→ **Task**
All that is required is the number of lines in this listing that hold "content".
---------- Data in this exercise
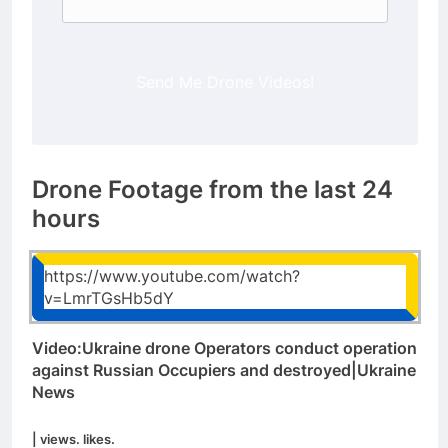
Send Me Drone Videos!
Drone Footage from the last 24
hours
https://www.youtube.com/watch?
v=LmrTGsHb5dY
Video:Ukraine drone Operators conduct operation
against Russian Occupiers and destroyed|Ukraine
News
| views. likes.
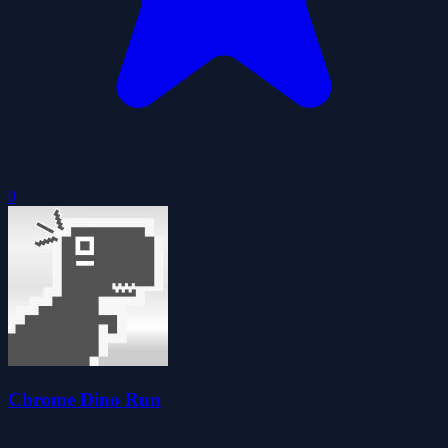
0
Chrome Dino Run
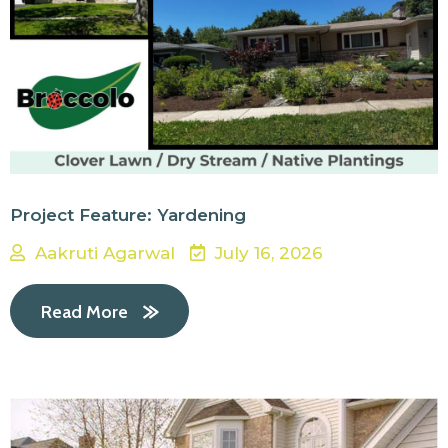
Project Feature: Yardening
Aakruti Agarwal
July 16, 2026
Read More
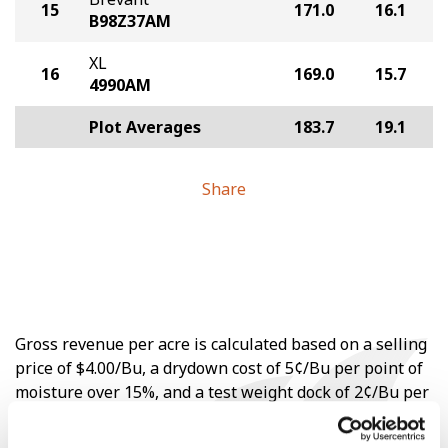
15
171.0
16.1
B98Z37AM
XL
16
169.0
15.7
4990AM
Plot Averages
183.7
19.1
Share
Gross revenue per acre is calculated based on a selling
price of $4.00/Bu, a drydown cost of 5¢/Bu per point of
moisture over 15%, and a test weight dock of 2¢/Bu per
point of test weight under 54 lbs/Bu.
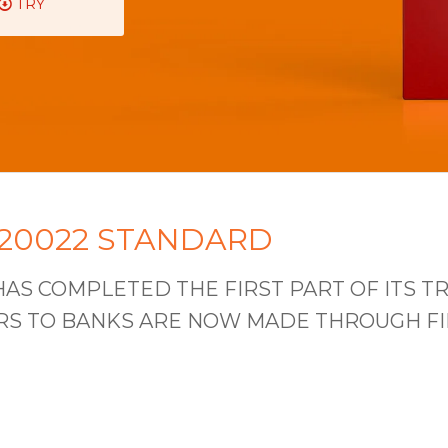
TRY
 20022 STANDARD
AS COMPLETED THE FIRST PART OF ITS TR
 TO BANKS ARE NOW MADE THROUGH FILES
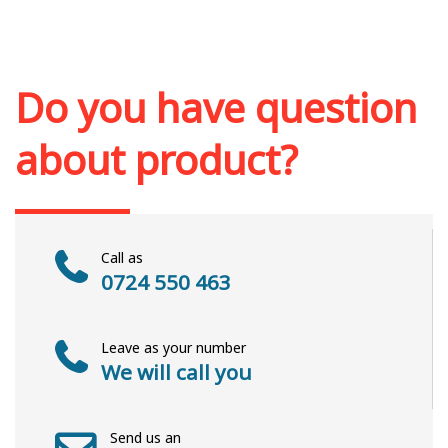
Add to cart
Add to wish list
Do you have question
about product?
Call as
0724 550 463
Leave as your number
We will call you
Send us an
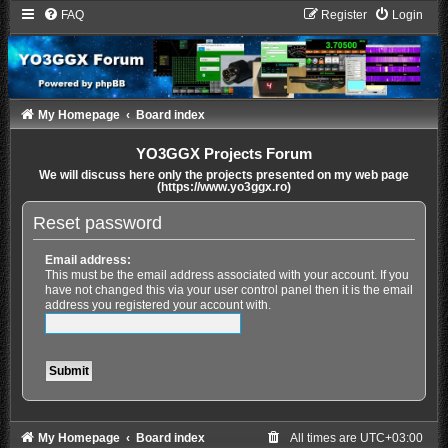
FAQ
Register
Login
My Homepage
Board index
YO3GGX Projects Forum
We will discuss here only the projects presented on my web page
(https://www.yo3ggx.ro)
Reset password
Email address:
This must be the email address associated with your account. If you
have not changed this via your user control panel then it is the email
address you registered your account with.
My Homepage
Board index
All times are
UTC+03:00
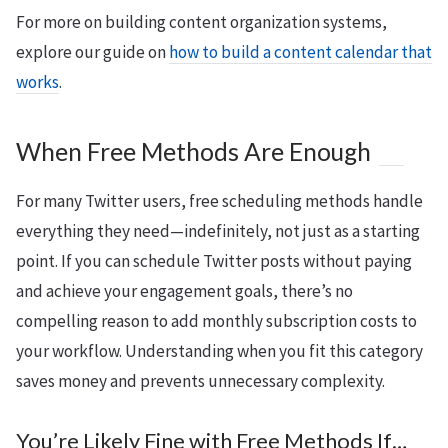
For more on building content organization systems,
explore our guide on
how to build a content calendar that
works
.
When Free Methods Are Enough
For many Twitter users, free scheduling methods handle
everything they need—indefinitely, not just as a starting
point. If you can schedule Twitter posts without paying
and achieve your engagement goals, there’s no
compelling reason to add monthly subscription costs to
your workflow. Understanding when you fit this category
saves money and prevents unnecessary complexity.
You’re Likely Fine with Free Methods If…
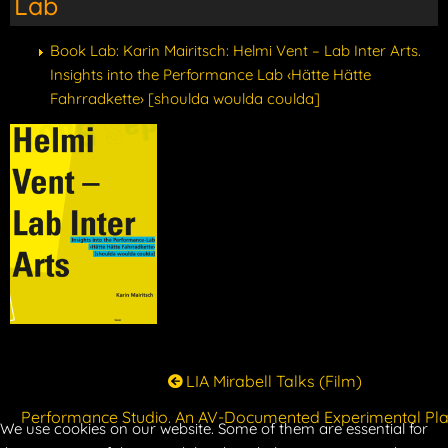
Lab
Book Lab: Karin Mairitsch: Helmi Vent – Lab Inter Arts.
Insights into the Performance Lab ‹Hätte Hätte
Fahrradkette› [shoulda woulda coulda]
LIA Mirabell Talks (Film)
Performance Studio. An AV-Documented Experimental Pl
We use cookies on our website. Some of them are essential for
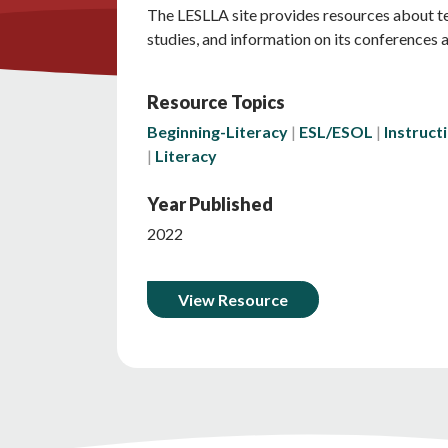
The LESLLA site provides resources about tea
studies, and information on its conferences 
Resource Topics
Beginning-Literacy
ESL/ESOL
Instruct
Literacy
Year Published
2022
View Resource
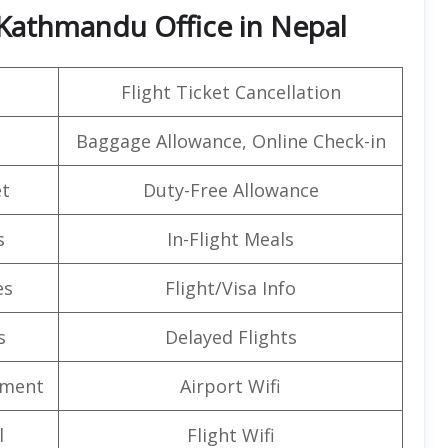
 Kathmandu Office in Nepal
Flight Ticket Cancellation
Baggage Allowance, Online Check-in
t
Duty-Free Allowance
s
In-Flight Meals
es
Flight/Visa Info
s
Delayed Flights
nment
Airport Wifi
l
Flight Wifi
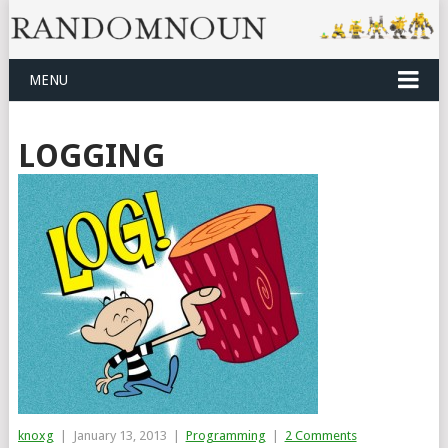
MENU
LOGGING
knoxg
|
January 13, 2013
|
Programming
|
2 Comments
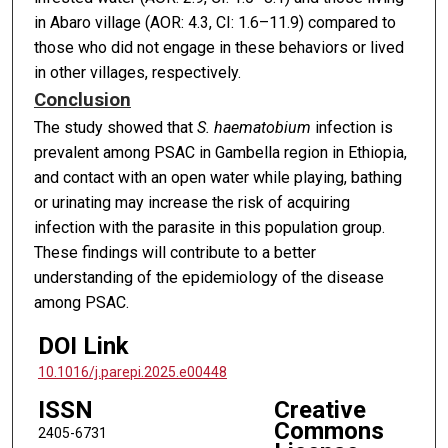
in Abaro village (AOR: 4.3, CI: 1.6–11.9) compared to
those who did not engage in these behaviors or lived
in other villages, respectively.
Conclusion
The study showed that
S. haematobium
infection is
prevalent among PSAC in Gambella region in Ethiopia,
and contact with an open water while playing, bathing
or urinating may increase the risk of acquiring
infection with the parasite in this population group.
These findings will contribute to a better
understanding of the epidemiology of the disease
among PSAC.
DOI Link
10.1016/j.parepi.2025.e00448
ISSN
Creative
Commons
2405-6731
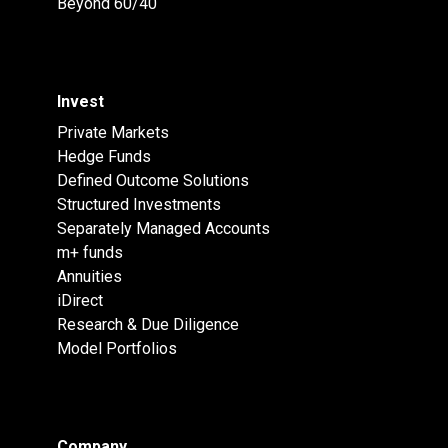
Beyond 60/40
Invest
Private Markets
Hedge Funds
Defined Outcome Solutions
Structured Investments
Separately Managed Accounts
m+ funds
Annuities
iDirect
Research & Due Diligence
Model Portfolios
Company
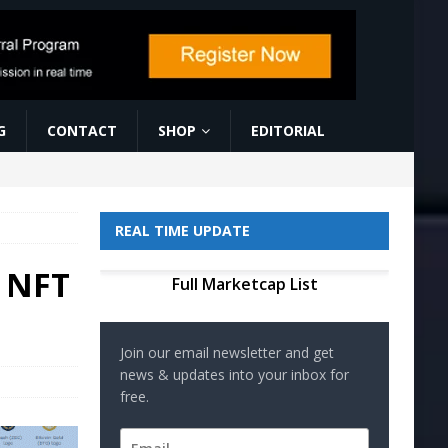
G
CONTACT
SHOP
EDITORIAL
REAL TIME UPDATE
a NFT
Full Marketcap List
Join our email newsletter and get
news & updates into your inbox for
free.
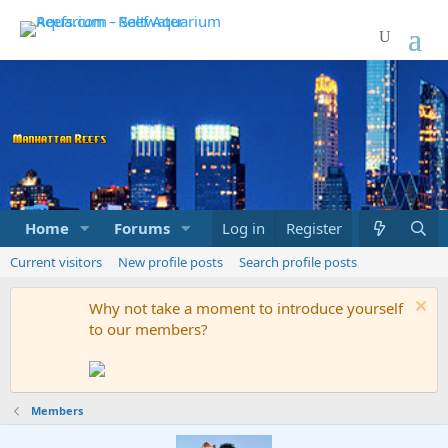
Home
Forums
Marketplace
Log in
Register
What's new
Current visitors
New profile posts
Search profile posts
Why not take a moment to introduce yourself
to our members?
Members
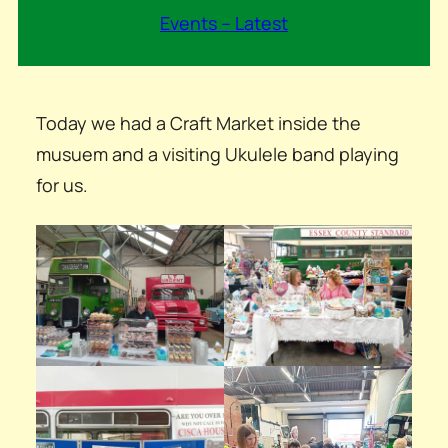
Events – Latest
Today we had a Craft Market inside the
musuem and a visiting Ukulele band playing
for us.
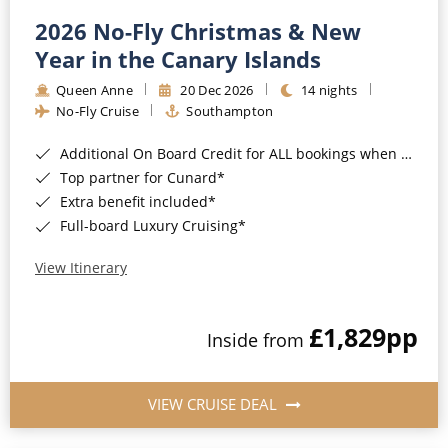
2026 No-Fly Christmas & New
Year in the Canary Islands
Queen Anne
20 Dec 2026
14 nights
No-Fly Cruise
Southampton
Additional On Board Credit for ALL bookings when you book by 8pm 31st August 2026*
Top partner for Cunard*
Extra benefit included*
Full-board Luxury Cruising*
View Itinerary
£1,829
pp
Inside from
VIEW CRUISE DEAL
--------------------
→ **Written reply**
2